[THE DATA — start]
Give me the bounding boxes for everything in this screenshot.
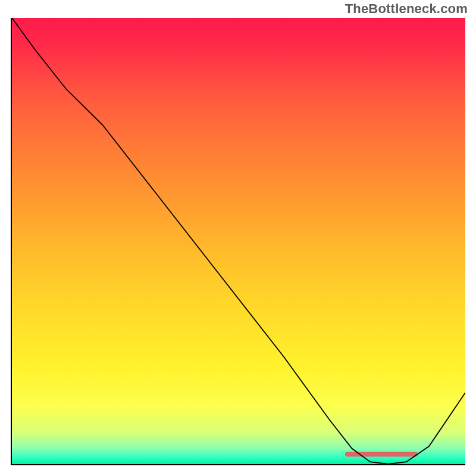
- plot-area: [12, 18, 465, 464]
- plot-frame: [11, 18, 465, 465]
- watermark-text: TheBottleneck.com: [345, 1, 468, 17]
- chart-root: TheBottleneck.com: [0, 0, 476, 476]
- curve-layer: [12, 18, 465, 464]
- bottleneck-curve: [12, 18, 465, 464]
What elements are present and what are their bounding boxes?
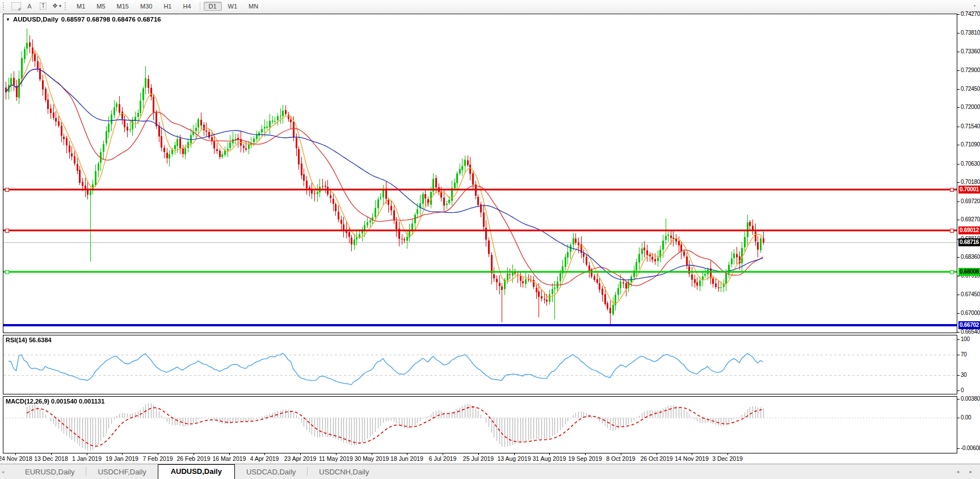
tab-scroll-left-icon[interactable]: ◂ [0, 464, 6, 479]
rsi-tick-label: 100 [961, 336, 970, 343]
date-label: 26 Oct 2019 [640, 455, 672, 462]
timeframe-button-group: M1M5M15M30H1H4D1W1MN [71, 2, 264, 11]
timeframe-button-m5[interactable]: M5 [91, 2, 110, 11]
price-tick [957, 276, 960, 276]
chart-tab-bar: ◂ EURUSD,DailyUSDCHF,DailyAUDUSD,DailyUS… [0, 464, 980, 479]
rsi-indicator-panel: RSI(14) 56.6384 [3, 335, 957, 394]
price-tick-label: 0.72000 [961, 104, 980, 111]
date-label: 3 Dec 2019 [712, 455, 743, 462]
price-tick [957, 164, 960, 165]
price-tick [957, 33, 960, 33]
grid-glyph: F [11, 2, 21, 10]
price-tick [957, 70, 960, 71]
price-tick [957, 201, 960, 202]
price-tick [957, 295, 960, 295]
date-label: 26 Feb 2019 [177, 455, 211, 462]
macd-tick [957, 418, 960, 418]
date-label: 8 Oct 2019 [606, 455, 635, 462]
rsi-tick-label: 30 [961, 372, 967, 379]
macd-label: MACD(12,26,9) 0.001540 0.001131 [6, 398, 104, 405]
price-tick-label: 0.71090 [961, 141, 980, 148]
price-tick-label: 0.74270 [961, 11, 980, 18]
main-chart-panel: ▼ AUDUSD,Daily 0.68597 0.68798 0.68476 0… [3, 14, 957, 333]
timeframe-button-m15[interactable]: M15 [112, 2, 134, 11]
toolbar-drag-handle[interactable] [65, 2, 69, 10]
price-tick-label: 0.70630 [961, 161, 980, 167]
price-tick [957, 220, 960, 220]
price-tick-label: 0.72900 [961, 67, 980, 74]
price-tick-label: 0.73810 [961, 30, 980, 36]
chart-menu-icon[interactable]: ▼ [6, 17, 10, 22]
price-tick-label: 0.70180 [961, 179, 980, 186]
toolbar-drag-handle[interactable] [3, 2, 7, 10]
price-tick-label: 0.72450 [961, 86, 980, 93]
top-toolbar: F A T ❖ ▾ M1M5M15M30H1H4D1W1MN ▪ [0, 0, 980, 12]
timeframe-button-mn[interactable]: MN [243, 2, 263, 11]
macd-tick-label: 0.003804 [961, 396, 980, 402]
date-label: 30 May 2019 [355, 455, 389, 462]
date-label: 19 Sep 2019 [568, 455, 602, 462]
rsi-tick-label: 70 [961, 351, 967, 358]
tab-eurusd[interactable]: EURUSD,Daily [14, 465, 86, 479]
tab-usdcad[interactable]: USDCAD,Daily [235, 465, 307, 479]
price-tick [957, 107, 960, 108]
price-tick-label: 0.67450 [961, 291, 980, 298]
timeframe-button-h4[interactable]: H4 [178, 2, 196, 11]
hline-price-label[interactable]: 0.66702 [958, 321, 980, 329]
date-label: 14 Nov 2019 [675, 455, 709, 462]
scroll-marker-icon[interactable]: ▪ [974, 3, 975, 9]
text-label-icon[interactable]: T [37, 1, 49, 12]
hline-price-label[interactable]: 0.69012 [958, 226, 980, 234]
current-price-label: 0.68716 [958, 238, 980, 246]
chart-grid-f-icon[interactable]: F [10, 1, 22, 12]
date-axis[interactable]: 24 Nov 201813 Dec 20181 Jan 201919 Jan 2… [3, 453, 957, 464]
date-label: 11 May 2019 [319, 455, 353, 462]
price-tick-label: 0.71540 [961, 123, 980, 130]
toolbar-separator [200, 2, 200, 11]
price-tick [957, 182, 960, 183]
dropdown-caret-icon: ▾ [59, 3, 61, 9]
tab-usdchf[interactable]: USDCHF,Daily [86, 465, 157, 479]
timeframe-button-h1[interactable]: H1 [158, 2, 176, 11]
price-tick [957, 14, 960, 15]
price-tick [957, 89, 960, 90]
date-label: 25 Jul 2019 [463, 455, 494, 462]
text-a-icon[interactable]: A [23, 1, 36, 12]
date-label: 13 Dec 2018 [34, 455, 68, 462]
price-tick-label: 0.68360 [961, 254, 980, 260]
timeframe-button-m30[interactable]: M30 [135, 2, 157, 11]
date-label: 16 Mar 2019 [213, 455, 246, 462]
date-label: 31 Aug 2019 [533, 455, 566, 462]
price-tick-label: 0.67000 [961, 310, 980, 317]
timeframe-button-w1[interactable]: W1 [223, 2, 243, 11]
date-label: 24 Nov 2018 [0, 455, 32, 462]
hline-price-label[interactable]: 0.70001 [958, 186, 980, 194]
tab-scroll-arrows-icon[interactable]: ◂ ▸ [956, 469, 977, 474]
rsi-canvas[interactable] [3, 335, 957, 394]
date-label: 23 Apr 2019 [284, 455, 317, 462]
date-label: 18 Jun 2019 [390, 455, 423, 462]
macd-tick-label: -0.006087 [961, 445, 980, 452]
date-label: 19 Jan 2019 [106, 455, 138, 462]
rsi-tick [957, 355, 960, 355]
rsi-tick [957, 390, 960, 391]
tab-audusd[interactable]: AUDUSD,Daily [158, 464, 235, 479]
timeframe-button-m1[interactable]: M1 [71, 2, 90, 11]
tab-usdcnh[interactable]: USDCNH,Daily [308, 465, 380, 479]
price-tick [957, 127, 960, 127]
price-axis[interactable]: 0.742700.738100.733600.729000.724500.720… [957, 14, 980, 453]
date-label: 13 Aug 2019 [498, 455, 531, 462]
macd-tick [957, 399, 960, 400]
shapes-icon[interactable]: ❖ ▾ [51, 1, 63, 12]
price-chart-canvas[interactable] [3, 14, 957, 333]
rsi-tick [957, 339, 960, 340]
timeframe-button-d1[interactable]: D1 [204, 2, 222, 11]
price-tick-label: 0.69270 [961, 216, 980, 223]
price-tick-label: 0.73360 [961, 48, 980, 55]
date-label: 6 Jul 2019 [429, 455, 456, 462]
price-tick-label: 0.66540 [961, 329, 980, 335]
macd-canvas[interactable] [3, 397, 957, 453]
ohlc-values: 0.68597 0.68798 0.68476 0.68716 [61, 16, 161, 23]
hline-price-label[interactable]: 0.68008 [958, 268, 980, 276]
chart-title: ▼ AUDUSD,Daily 0.68597 0.68798 0.68476 0… [6, 16, 161, 23]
[THE DATA — finish]
Report every line of the material above in which "toolbar" appears.

toolbar-drag-handle[interactable] [65, 2, 69, 10]
toolbar-drag-handle[interactable] [3, 2, 7, 10]
top-toolbar: F A T ❖ ▾ M1M5M15M30H1H4D1W1MN ▪ [0, 0, 980, 12]
toolbar-separator [200, 2, 200, 11]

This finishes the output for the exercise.